--- DATA FOR ANALYSIS ---
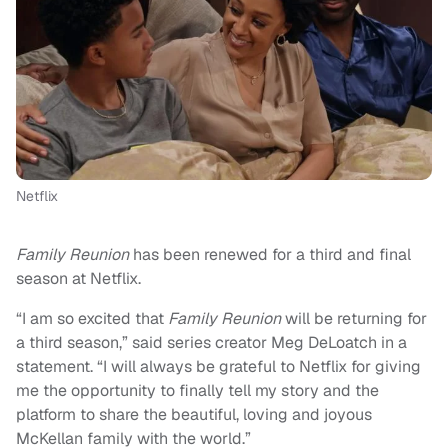
Netflix
Family Reunion
has been renewed for a third and final
season at Netflix.
“I am so excited that
Family Reunion
will be returning for
a third season,” said series creator Meg DeLoatch in a
statement. “I will always be grateful to Netflix for giving
me the opportunity to finally tell my story and the
platform to share the beautiful, loving and joyous
McKellan family with the world.”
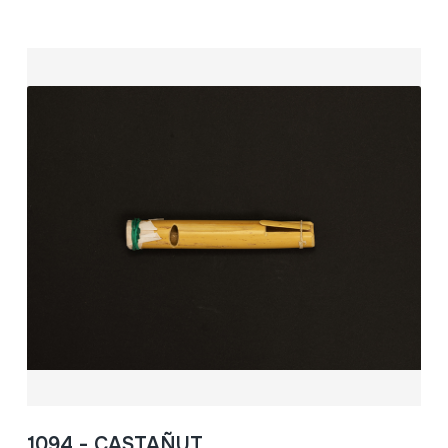
1094 - CASTAÑUT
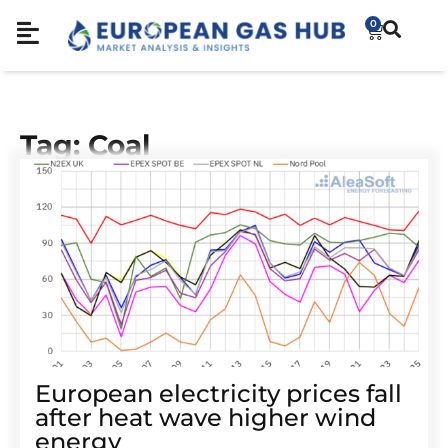
0
Tag: Coal
European electricity prices fall
after heat wave higher wind
energy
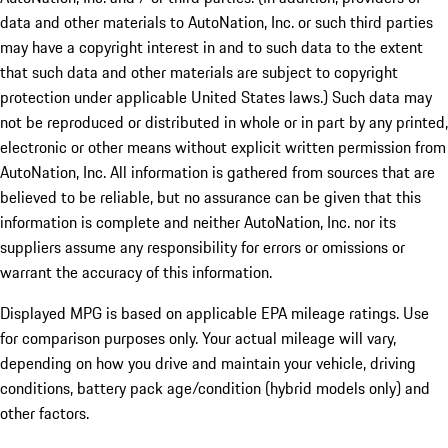
data and other materials to AutoNation, Inc. or such third parties
may have a copyright interest in and to such data to the extent
that such data and other materials are subject to copyright
protection under applicable United States laws.) Such data may
not be reproduced or distributed in whole or in part by any printed,
electronic or other means without explicit written permission from
AutoNation, Inc. All information is gathered from sources that are
believed to be reliable, but no assurance can be given that this
information is complete and neither AutoNation, Inc. nor its
suppliers assume any responsibility for errors or omissions or
warrant the accuracy of this information.
Displayed MPG is based on applicable EPA mileage ratings. Use
for comparison purposes only. Your actual mileage will vary,
depending on how you drive and maintain your vehicle, driving
conditions, battery pack age/condition (hybrid models only) and
other factors.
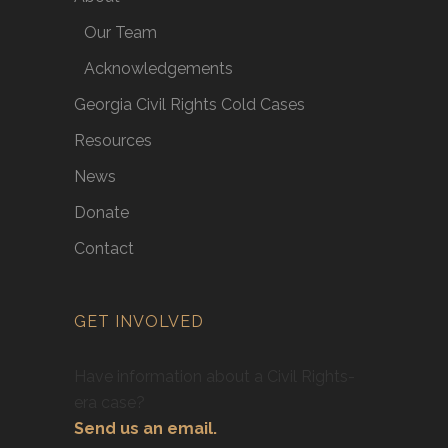
Our Team
Acknowledgements
Georgia Civil Rights Cold Cases
Resources
News
Donate
Contact
GET INVOLVED
Have information about a Civil Rights-
era case?
Send us an email.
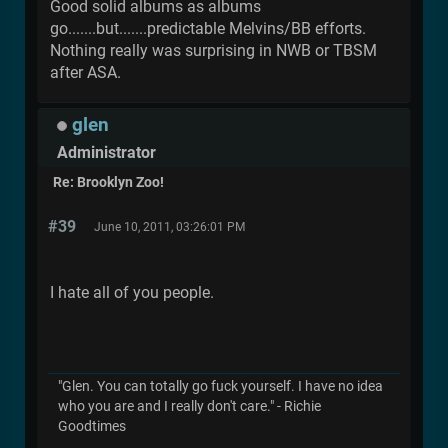
Good solid albums as albums
go.......but.......predictable Melvins/BB efforts.
Nothing really was surprising in NWB or TBSM
after ASA.
glen
Administrator
Re: Brooklyn Zoo!
#39
June 10, 2011, 03:26:01 PM
I hate all of you people.
"Glen. You can totally go fuck yourself. I have no idea
who you are and I really don't care." - Richie
Goodtimes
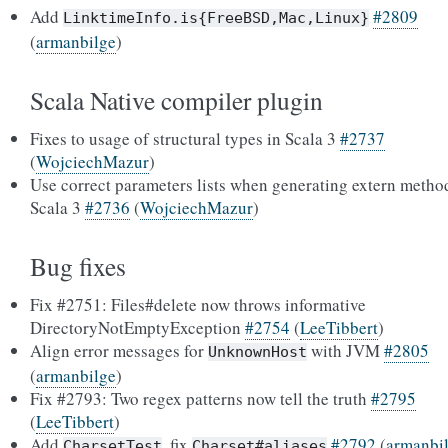
Add
#2809
LinktimeInfo.is{FreeBSD,Mac,Linux}
(
armanbilge
)
Scala Native compiler plugin
Fixes to usage of structural types in Scala 3
#2737
(
WojciechMazur
)
Use correct parameters lists when generating extern metho
Scala 3
#2736
(
WojciechMazur
)
Bug fixes
Fix #2751: Files#delete now throws informative
DirectoryNotEmptyException
#2754
(
LeeTibbert
)
Align error messages for
with JVM
#2805
UnknownHost
(
armanbilge
)
Fix #2793: Two regex patterns now tell the truth
#2795
(
LeeTibbert
)
Add
, fix
#2792
(
armanbi
CharsetTest
Charset#aliases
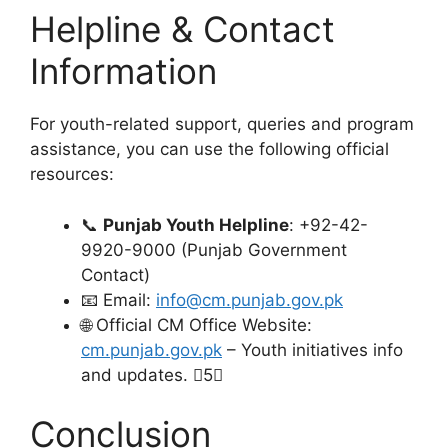
Helpline & Contact
Information
For youth-related support, queries and program
assistance, you can use the following official
resources:
📞
Punjab Youth Helpline
: +92-42-
9920-9000 (Punjab Government
Contact)
📧 Email:
info@cm.punjab.gov.pk
🌐 Official CM Office Website:
cm.punjab.gov.pk
– Youth initiatives info
and updates. 5
Conclusion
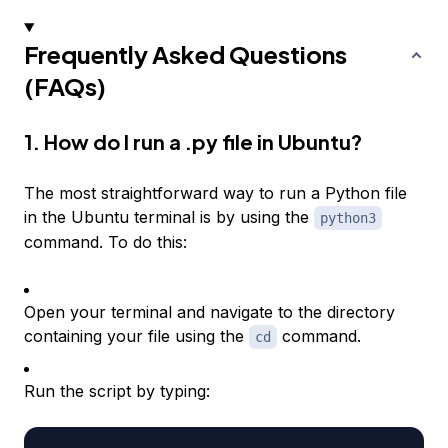
Frequently Asked Questions
(FAQs)
1. How do I run a .py file in Ubuntu?
The most straightforward way to run a Python file
in the Ubuntu terminal is by using the
python3
command. To do this:
Open your terminal and navigate to the directory
containing your file using the
command.
cd
Run the script by typing:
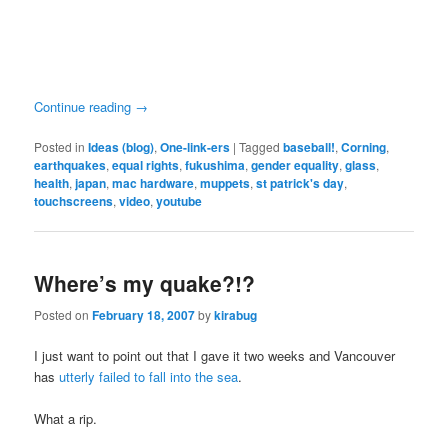
Continue reading
→
Posted in
Ideas (blog)
,
One-link-ers
|
Tagged
baseball!
,
Corning
,
earthquakes
,
equal rights
,
fukushima
,
gender equality
,
glass
,
health
,
japan
,
mac hardware
,
muppets
,
st patrick's day
,
touchscreens
,
video
,
youtube
Where’s my quake?!?
Posted on
February 18, 2007
by
kirabug
I just want to point out that I gave it two weeks and Vancouver
has
utterly failed to fall into the sea
.
What a rip.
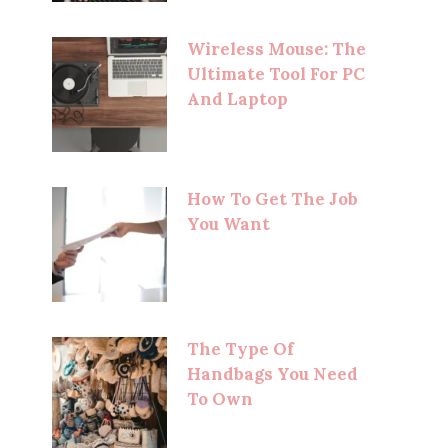
Wireless Mouse: The
Ultimate Tool For PC
And Laptop
How To Get The Job
You Want
The Type Of
Handbags You Need
To Own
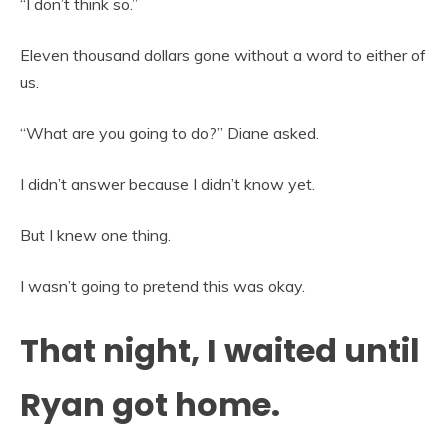
“I don’t think so.”
Eleven thousand dollars gone without a word to either of
us.
“What are you going to do?” Diane asked.
I didn’t answer because I didn’t know yet.
But I knew one thing.
I wasn’t going to pretend this was okay.
That night, I waited until
Ryan got home.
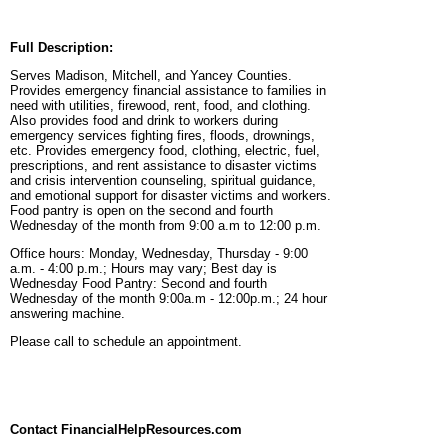
Full Description:
Serves Madison, Mitchell, and Yancey Counties.
Provides emergency financial assistance to families in
need with utilities, firewood, rent, food, and clothing.
Also provides food and drink to workers during
emergency services fighting fires, floods, drownings,
etc. Provides emergency food, clothing, electric, fuel,
prescriptions, and rent assistance to disaster victims
and crisis intervention counseling, spiritual guidance,
and emotional support for disaster victims and workers.
Food pantry is open on the second and fourth
Wednesday of the month from 9:00 a.m to 12:00 p.m.
Office hours: Monday, Wednesday, Thursday - 9:00
a.m. - 4:00 p.m.; Hours may vary; Best day is
Wednesday Food Pantry: Second and fourth
Wednesday of the month 9:00a.m - 12:00p.m.; 24 hour
answering machine.
Please call to schedule an appointment.
Contact FinancialHelpResources.com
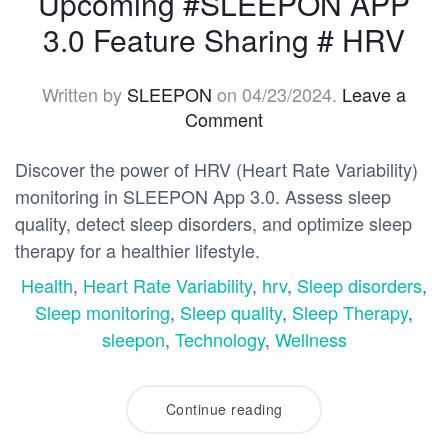
Upcoming #SLEEPON APP
3.0 Feature Sharing # HRV
Written by
SLEEPON
on
04/23/2024
.
Leave a
Comment
Discover the power of HRV (Heart Rate Variability)
monitoring in SLEEPON App 3.0. Assess sleep
quality, detect sleep disorders, and optimize sleep
therapy for a healthier lifestyle.
Health
,
Heart Rate Variability
,
hrv
,
Sleep disorders
,
Sleep monitoring
,
Sleep quality
,
Sleep Therapy
,
sleepon
,
Technology
,
Wellness
Continue reading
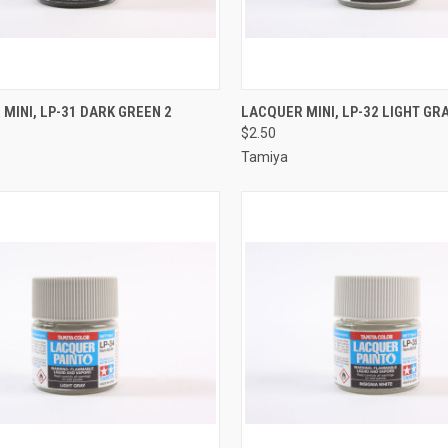
CK VIEW
ADD TO CART
QUICK VIEW
ADD 
MINI, LP-31 DARK GREEN 2
LACQUER MINI, LP-32 LIGHT GRA
$2.50
re
Compare
Tamiya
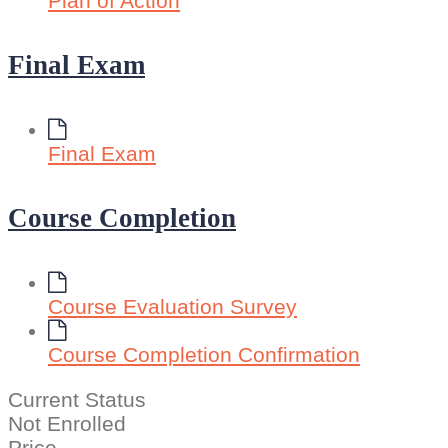
Plan of Action
Final Exam
Final Exam
Course Completion
Course Evaluation Survey
Course Completion Confirmation
Current Status
Not Enrolled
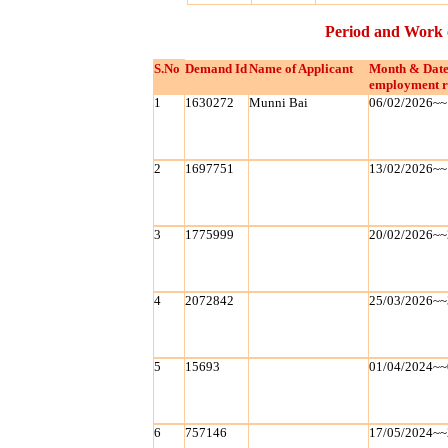
Period and Work 
S.No
Demand Id
Name of Applicant
Month & Date
employment r
1
1630272
Munni Bai
06/02/2026~~
2
1697751
13/02/2026~~
3
1775999
20/02/2026~~
4
2072842
25/03/2026~~
5
15693
01/04/2024~~
6
757146
17/05/2024~~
---
ACTIVITY:
Scan the data, and report each line that uses the word "only".

ANSWER TO THIS PROBLEM:
for comparison purposes only. Your actual mileage will vary,
conditions, battery pack age/condition (hybrid models only) and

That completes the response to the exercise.